L’obésité s’est envolée ces dernières années chez les enfants et adolescents, matraqués par la publicité pour la malbouffe, alerte, mardi 9 septembre, l’Unicef. Selon l’agence onusienne, le phénomène devient même cette année la première forme de malnutrition chez les 5-19 ans dans le monde, devant la sous-alimentation.
« Aujourd’hui, lorsque nous parlons de malnutrition, nous ne faisons plus uniquement référence aux enfants présentant une insuffisance pondérale », commente la patronne de l’organisation, Catherine Russell. « L’obésité est un problème de plus en plus préoccupant qui peut avoir des répercussions sur la santé et le développement des enfants. »

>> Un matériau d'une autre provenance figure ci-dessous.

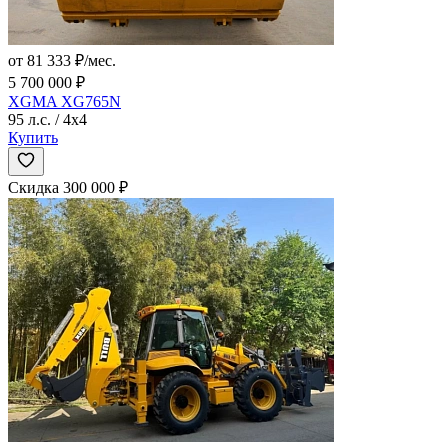
от 81 333 ₽/мес.
5 700 000 ₽
XGMA XG765N
95 л.с. / 4x4
Купить
Скидка 300 000 ₽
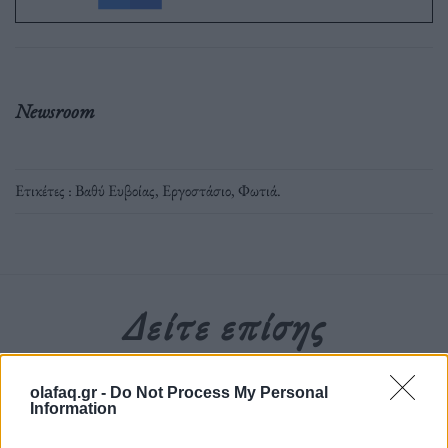
Newsroom
Ετικέτες :
Βαθύ Ευβοίας
,
Εργοστάσιο
,
Φωτιά
.
Δείτε επίσης
olafaq.gr -
Do Not Process My Personal
Information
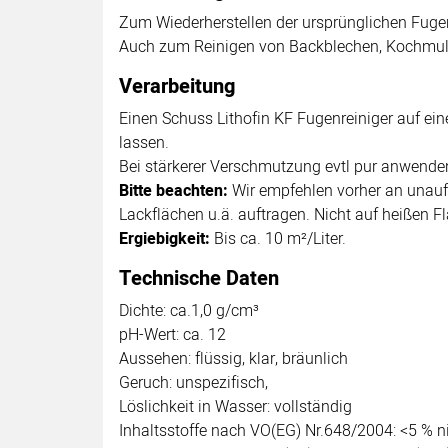
Zum Wiederherstellen der ursprünglichen Fuge
Auch zum Reinigen von Backblechen, Kochmul
Verarbeitung
Einen Schuss Lithofin KF Fugenreiniger auf e
lassen.
Bei stärkerer Verschmutzung evtl pur anwende
Bitte beachten:
Wir empfehlen vorher an unauffä
Lackflächen u.ä. auftragen. Nicht auf heißen 
Ergiebigkeit:
Bis ca. 10 m²/Liter.
Technische Daten
Dichte: ca.1,0 g/cm³
pH-Wert: ca. 12
Aussehen: flüssig, klar, bräunlich
Geruch: unspezifisch,
Löslichkeit in Wasser: vollständig
Inhaltsstoffe nach VO(EG) Nr.648/2004: <5 % n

Alors que la lutte pour réduire la faim dans le monde porte en partie ses fruits, la prévalence de l’insuffisance pondérale chez les enfants et adolescents suit une pente descendante, passant de 13 à 10 % entre 2000 et 2022 chez les 5-19 ans, selon des données récoltées dans 190 pays. Mais sur la même période, le surpoids est monté en flèche, le nombre des 5-19 ans touchés doublant entre 2000 et 2022 (194 à 391 millions). La hausse est encore plus marquée pour l’obésité, forme plus grave du surpoids associée à des désordres métaboliques comme le diabète, et à certains cancers, et parfois accompagnée d’une faible estime de soi, d’anxiété et de dépression. Ainsi, en 2022, 8 % des 5-19 ans dans le monde (163 millions) souffraient d’obésité, contre 3 % en 2000.
Un « tournant historique »
Sur la base des deux tendances inverses, l’Unicef estime que « 2025 marque un tournant historique » : « Pour la première fois, la prévalence mondiale de l’obésité chez les enfants et adolescents en âge scolaire dépasse celle de l’insuffisance pondérale (9,4 % contre 9,2 %) ». Ainsi, 188 millions d’enfants et adolescents de 5 à 19 ans vivent avec cette maladie chronique, selon ces projections.
Premier coupable : un environnement toxique créé par l’industrie des aliments ultratransformés et ses « pratiques commerciales contraires à l’éthique » destinée à faire des profits, met en cause l’Unicef. Les enfants « sont bombardés par le marketing alimentaire malsain », y compris à l’école où sont exposés boissons ultra sucrées ou encas ultratransformés pauvres en nutriments, explique à l’Agence France-Presse (AFP), Katherine Shats, une des auteurs du rapport. Ces produits sont souvent moins chers que les aliments frais, fruits, légumes ou protéines, qu’ils remplacent petit à petit dans le régime alimentaire des familles.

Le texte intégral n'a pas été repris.